The Sybil Attack
July 3, 2025 | 600 words | 3min read
Paper Title: The Sybil Attack
Link to Paper: https://dl.acm.org/doi/10.5555/646334.687813
Date: 07. March 2002
Paper Type: Networks, Architectures, Decentralized Systems
Short Abstract:
In this paper, the authors introduce the Sybil attack — a method by which attackers can forge multiple identities in a decentralized system. They demonstrate that Sybil attacks are always possible in realistic scenarios.
1. Introduction
The central thesis of this paper is that in a distributed system, it is always possible, outside of impractical systems, for an unfamiliar entity to present more than one identity.
Peer-to-peer systems rely on multiple independent entities to mitigate threats. Examples include:
- Storage replication systems such as CFS
- File-sharing systems like Kademlia
Such systems need to ensure that distinct identities correspond to distinct physical or logical entities. Otherwise, a malicious participant can deceive the system by creating a sufficient number of fake identities—for instance, to control replication in CFS or to manipulate routing in Kademlia.

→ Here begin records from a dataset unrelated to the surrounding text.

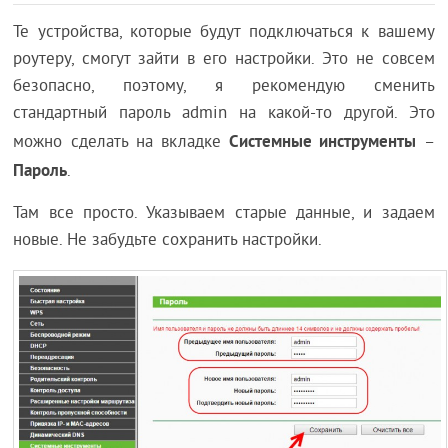
Те устройства, которые будут подключаться к вашему
роутеру, смогут зайти в его настройки. Это не совсем
безопасно, поэтому, я рекомендую сменить
стандартный пароль admin на какой-то другой. Это
Системные инструменты
можно сделать на вкладке
–
Пароль
.
Там все просто. Указываем старые данные, и задаем
новые. Не забудьте сохранить настройки.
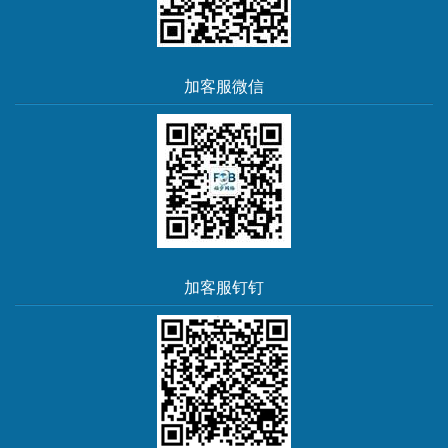
加客服微信
加客服钉钉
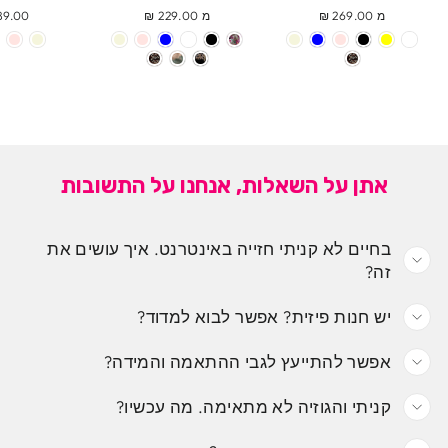
מ 269.00 ₪
מ 229.00 ₪
9.00 ₪
אתן על השאלות, אנחנו על התשובות
בחיים לא קניתי חזייה באינטרנט. איך עושים את
זה?
יש חנות פיזית? אפשר לבוא למדוד?
אפשר להתייעץ לגבי ההתאמה והמידה?
קניתי והגוזיה לא מתאימה. מה עכשיו?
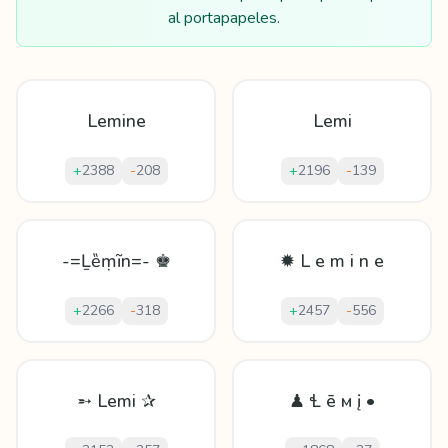
al portapapeles.
Lemine
Lemi
+
2388
-
208
+
2196
-
139
-=Ḻȅṃĩn=- ♚
✹ L e m i n e
+
2266
-
318
+
2457
-
556
➵ Lemi ✰
♟ Ɬ ē м į •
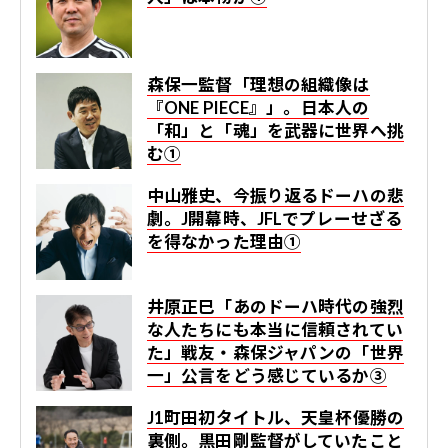
森保一監督「理想の組織像は
『ONE PIECE』」。日本人の
「和」と「魂」を武器に世界へ挑
む①
中山雅史、今振り返るドーハの悲
劇。J開幕時、JFLでプレーせざる
を得なかった理由①
井原正巳「あのドーハ時代の強烈
な人たちにも本当に信頼されてい
た」戦友・森保ジャパンの「世界
一」公言をどう感じているか③
J1町田初タイトル、天皇杯優勝の
裏側。黒田剛監督がしていたこと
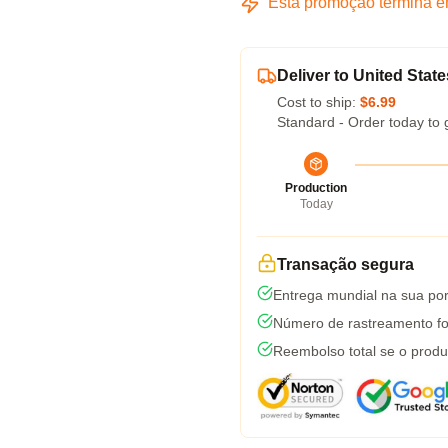
Esta promoção termina 
Deliver to United State
Cost to ship:
$6.99
Standard - Order today to 
Production
Today
Transação segura
Entrega mundial na sua por
Número de rastreamento fo
Reembolso total se o produ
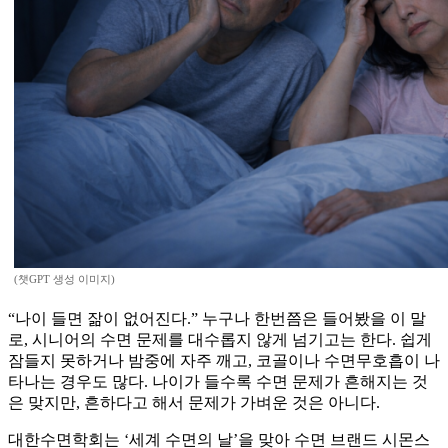
(챗GPT 생성 이미지)
“나이 들면 잚이 없어진다.” 누구나 한번쯤은 들어봤을 이 말
로, 시니어의 수면 문제를 대수롭지 않게 넘기고는 한다. 쉽게
잠들지 못하거나 밤중에 자주 깨고, 코골이나 수면무호흡이 나
타나는 경우도 많다. 나이가 들수록 수면 문제가 흔해지는 것
은 맞지만, 흔하다고 해서 문제가 가벼운 것은 아니다.
대한수면학회는 ‘세계 수면의 날’을 맞아 수면 브랜드 시몬스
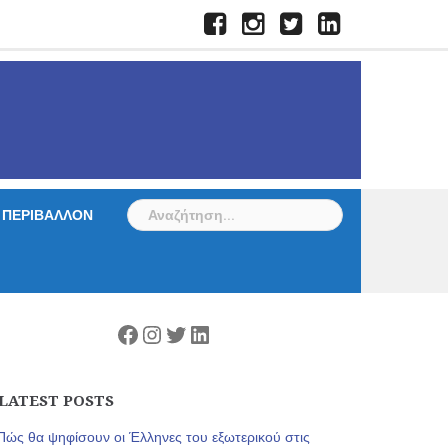
Facebook
Instagram
Twitter
LinkedIn
Αναζήτηση
ΠΕΡΙΒΑΛΛΟΝ
για:
Facebook
Instagram
Twitter
Linkedin
LATEST POSTS
Πώς θα ψηφίσουν οι Έλληνες του εξωτερικού στις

Instead of using a distributed approach, a centralized system could be used—for example, with an explicit certification authority or a system like DNS. However, these approaches rely on a trusted third party to establish identity, which is not always feasible.
2. Formal Model
The model consists of:
- A set E of entities, which includes:
- A subset C of honest (correct) entities/clients
- A subset F of malicious (faulty) entities/clients
- A broadcast communication cloud
- A communication “pipe” connecting each entity to the cloud
Entities communicate via messages, where a message is a bit string. An entity sends a message through its pipe to the cloud, and the message is then delivered to all other entities within a bounded amount of time. Message delivery is guaranteed, but order is not.
Each entity can perform operations whose computational complexity is polynomial in n, where n is a predefined security parameter of the system.

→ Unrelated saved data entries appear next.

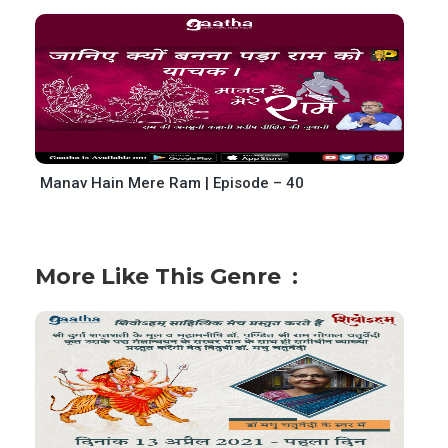
Manav Hain Mere Ram | Episode – 40
More Like This Genre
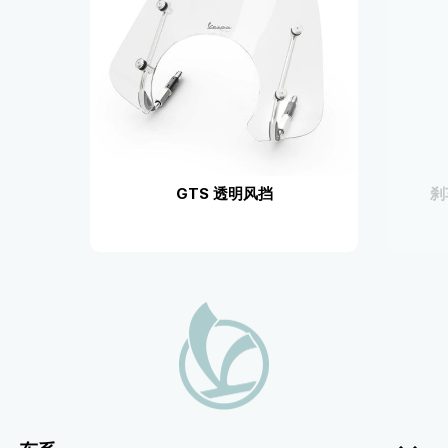
GTS 透明风挡
刹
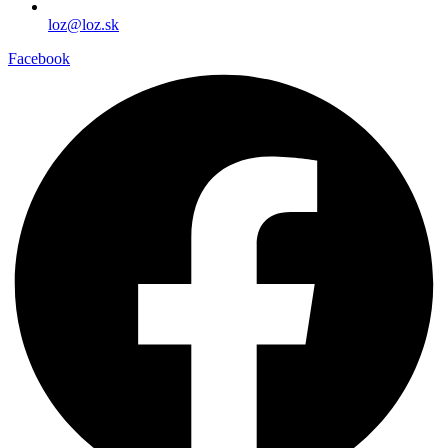
loz@loz.sk
Facebook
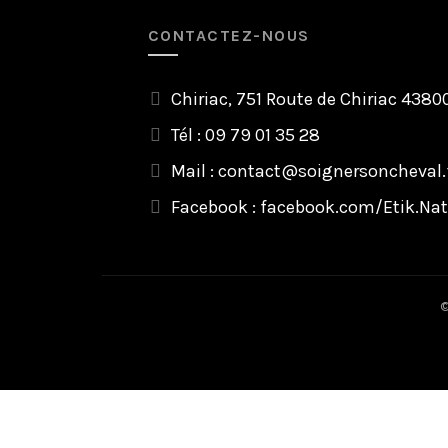
CONTACTEZ-NOUS
Chiriac, 751 Route de Chiriac 438
Tél : 09 79 01 35 28
Mail :
contact@soignersoncheval.
Facebook :
facebook.com/Etik.Nat
©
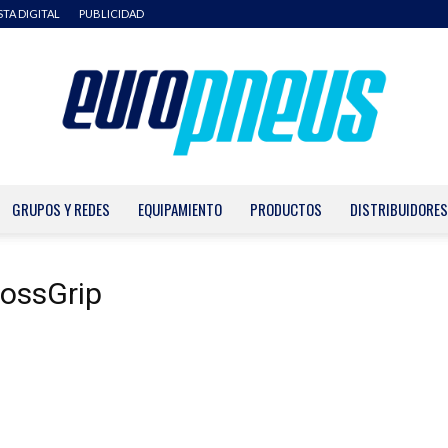
STA DIGITAL
PUBLICIDAD
GRUPOS Y REDES
EQUIPAMIENTO
PRODUCTOS
DISTRIBUIDORES
Europneus
rossGrip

Direct links between entities can be established through the cloud using public/private keys. No direct physical connection exists.
3. Results
The authors differentiate between:
- Directly validated identities
- Indirectly validated identities
For both cases, they show that:
- A faulty entity can counterfeit a constant number of identities
- Each correct identity must be validated simultaneously as it is presented; otherwise, a faulty entity can counterfeit an unbounded number of identities
These issues pose significant challenges to the scalability of decentralized systems:
- In the first case, resource discrepancies can exacerbate the problem
- In the second case, the requirement for parallel validation limits the number of nodes that can be active in the network at the same time
For direct validation, the key lemmas are:
Lemma 1 If p is the ratio of resources available to a faulty entity f compared to the resources of a minimally capable (honest) entity, then f can present g = |p| distinct identities to a local entity l.
This gives a lower bound on the potential damage a faulty entity can cause. There are three strategies to enforce this bound, depending on which resource is limited:
- Bandwidth limitation: require a challenge that must be broadcast within a certain time interval
- Storage limitation: require the storage of a large amount of data
- Computation limitation: require solving a computational puzzle, e.g., a hash function such that
hash(x‖y‖z) = 0
Lemma 2 If a local entity l accepts identities that are not validated simultaneously, then a single faulty entity f can present an arbitrarily large number of distinct identities to l.
The lemmas for indirect validation are analogous.
4. Conclusion
When designing decentralized peer-to-peer systems, one must always consider the minimally capable entity, as it defines:
- Who is able to participate
- How vulnerable the system is to a Sybil attack